As you can see, it's just a little trick, using a feature of CLOSE to delete a file after closing it (but first, we had to open it). Of course, note that the error codes are non-standard (the Fortran standard also doesn't consider this information important and lets the different compilers do whatever they want -- so of course, they all do something different). And of course, there is no exception handling in Fortran either (a post for another time).

Creating a directory

There is absolutely no standard ability in Fortran to create or delete a directory. Again, Fortran basically pretends that directories don't exist. Note that the Intel Fortran Compiler provides a super useful non-standard extension of the INQUIRE statement to allow it to be used to get information about directories.
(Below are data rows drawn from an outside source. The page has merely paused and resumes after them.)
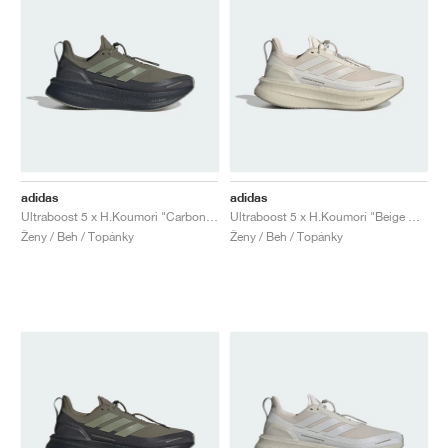
adidas
adidas
Ultraboost 5 x H.Koumori "Carbon & Tent Green"
Ultraboost 5 x H.Koumori "Beige & Grey One"
Ženy / Beh / Topánky
Ženy / Beh / Topánky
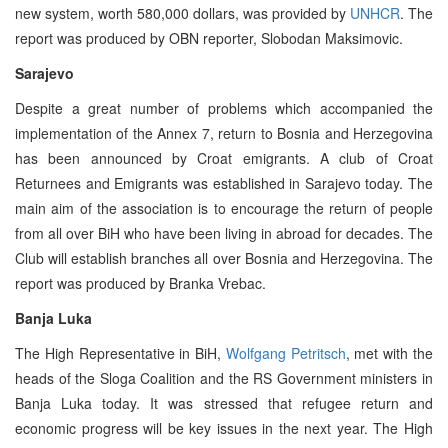
new system, worth 580,000 dollars, was provided by
UNHCR
. The
report was produced by OBN reporter, Slobodan Maksimovic.
Sarajevo
Despite a great number of problems which accompanied the
implementation of the Annex 7, return to Bosnia and Herzegovina
has been announced by Croat emigrants. A club of Croat
Returnees and Emigrants was established in Sarajevo today. The
main aim of the association is to encourage the return of people
from all over BiH who have been living in abroad for decades. The
Club will establish branches all over Bosnia and Herzegovina. The
report was produced by Branka Vrebac.
Banja Luka
The High Representative in BiH,
Wolfgang Petritsch
, met with the
heads of the Sloga Coalition and the RS Government ministers in
Banja Luka today. It was stressed that refugee return and
economic progress will be key issues in the next year. The High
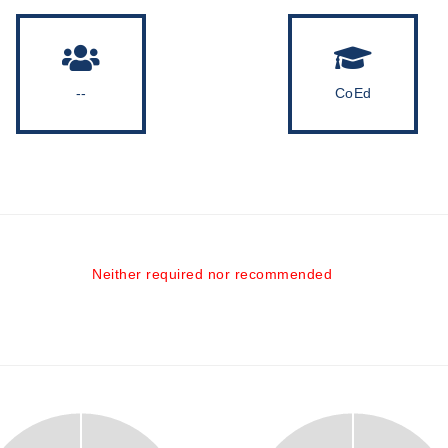
--
CoEd
Neither required nor recommended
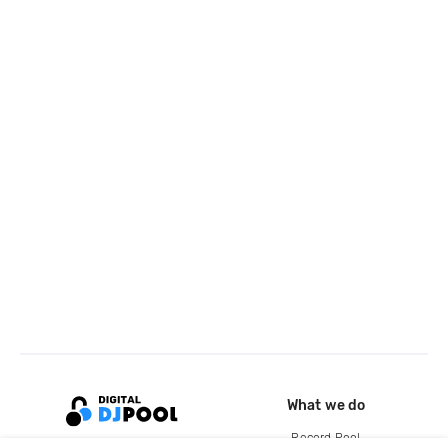
What we do
Record Pool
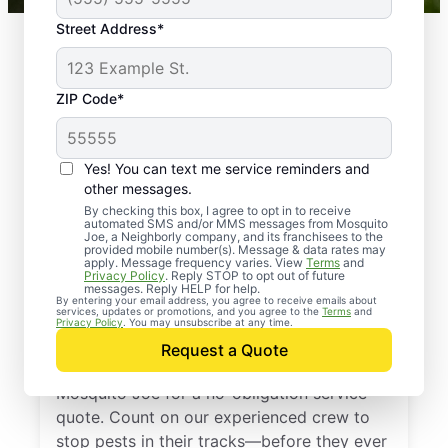
Street Address*
ZIP Code*
Yes! You can text me service reminders and
other messages.
By checking this box, I agree to opt in to receive
automated SMS and/or MMS messages from Mosquito
Joe, a Neighborly company, and its franchisees to the
provided mobile number(s). Message & data rates may
Professional Pest
apply. Message frequency varies. View
Terms
and
Privacy Policy
. Reply STOP to opt out of future
Control Services in
messages. Reply HELP for help.
By entering your email address, you agree to receive emails about
services, updates or promotions, and you agree to the
Terms
and
Townsend, Virginia
Privacy Policy
. You may unsubscribe at any time.
Request a Quote
Don’t let pests bug you—reach out to
Mosquito Joe for a no-obligation service
quote. Count on our experienced crew to
stop pests in their tracks—before they ever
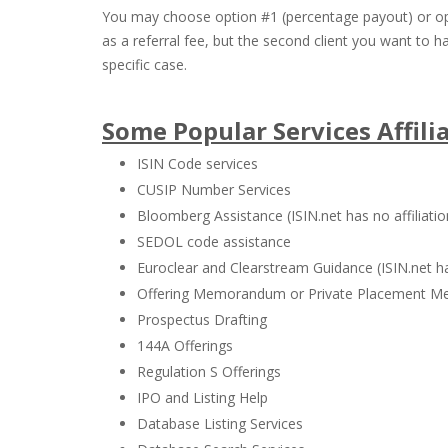
You may choose option #1 (percentage payout) or opt
as a referral fee, but the second client you want to 
specific case.
Some Popular Services Affili
ISIN Code services
CUSIP Number Services
Bloomberg Assistance (ISIN.net has no affiliati
SEDOL code assistance
Euroclear and Clearstream Guidance (ISIN.net ha
Offering Memorandum or Private Placement M
Prospectus Drafting
144A Offerings
Regulation S Offerings
IPO and Listing Help
Database Listing Services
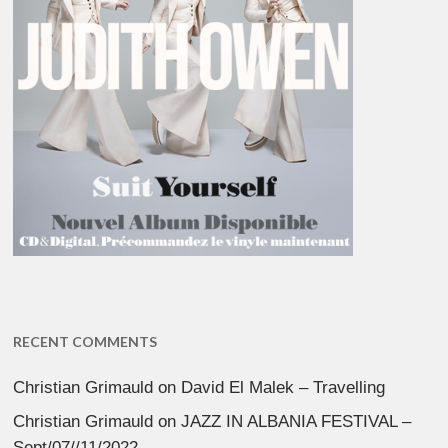
RECENT COMMENTS
Christian Grimauld
on
David El Malek – Travelling
Christian Grimauld
on
JAZZ IN ALBANIA FESTIVAL –
Sept/07//11/2022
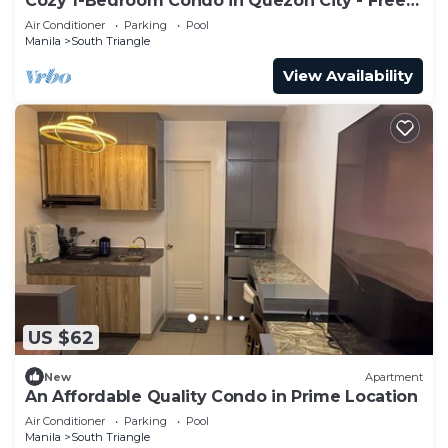
Cozy 1-Bedroom Condo in Quezon City - Free
Pool Access
Air Conditioner
Parking
Pool
Manila
South Triangle
View Availability
US $62
New
Apartment
An Affordable Quality Condo in Prime Location
Air Conditioner
Parking
Pool
Manila
South Triangle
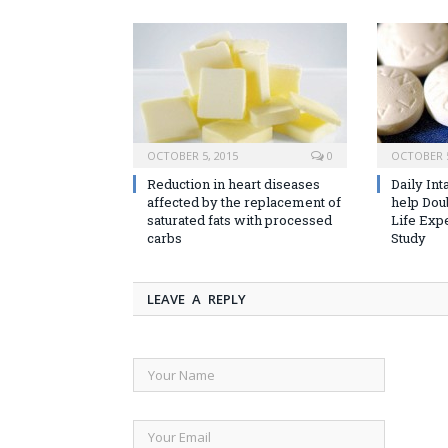
OCTOBER 5, 2015
0
OCTOBER 5
Reduction in heart diseases
Daily Int
affected by the replacement of
help Dou
saturated fats with processed
Life Exp
carbs
Study
LEAVE A REPLY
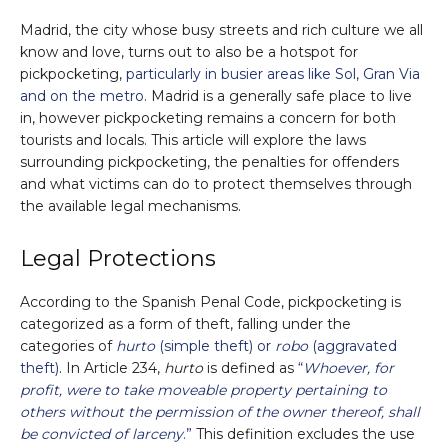
Madrid, the city whose busy streets and rich culture we all
know and love, turns out to also be a hotspot for
pickpocketing,
particularly in busier areas like Sol, Gran Via
and on the metro
. Madrid is a generally safe place to live
in, however pickpocketing remains a concern for both
tourists and locals. This article will explore the laws
surrounding pickpocketing, the penalties for offenders
and what victims can do to protect themselves through
the available legal mechanisms.
Legal Protections
According to the Spanish Penal Code, pickpocketing is
categorized as a form of theft, falling under the
categories of
hurto
(simple theft) or
robo
(aggravated
theft)
. In Article 234,
hurto
is defined as
“
Whoever, for
profit, were to take moveable property pertaining to
others without the permission of the owner thereof, shall
be convicted of larceny
.”
This definition excludes the use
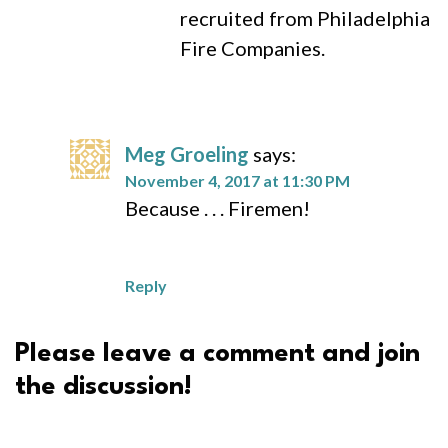
recruited from Philadelphia
Fire Companies.
Meg Groeling
says:
November 4, 2017 at 11:30 PM
Because . . . Firemen!
Reply
Please leave a comment and join
the discussion!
It's a pretty ridiculous state of affairs (Fortran added a bazillion IEEE routines in Fortran 2018 for some reason that nobody needed, but it still doesn't have something like this that everybody has needed for decades). Intel's IFPORT portability module provides many useful (non-standard) routines for accessing the file system (for example DELFILESQQ for deleting files and DELDIRQQ for deleting a directory). I use these all the time and the fact that they are non-standard and not present in other compilers is a major source of annoyance.

For some file or directory operations, you can always resort to using system calls, and thus have to provide different methods for different platforms (of course Fortran provides no standard way to get any information about the platform, so you have to resort to non-standard, possibly compiler-specific, preprocessor directives to do that). For example, to create a directory you could use:

subroutine make_directory(name)

  implicit none

  character(len=*),intent(in) :: name

  call execute_command_line ('mkdir '//name)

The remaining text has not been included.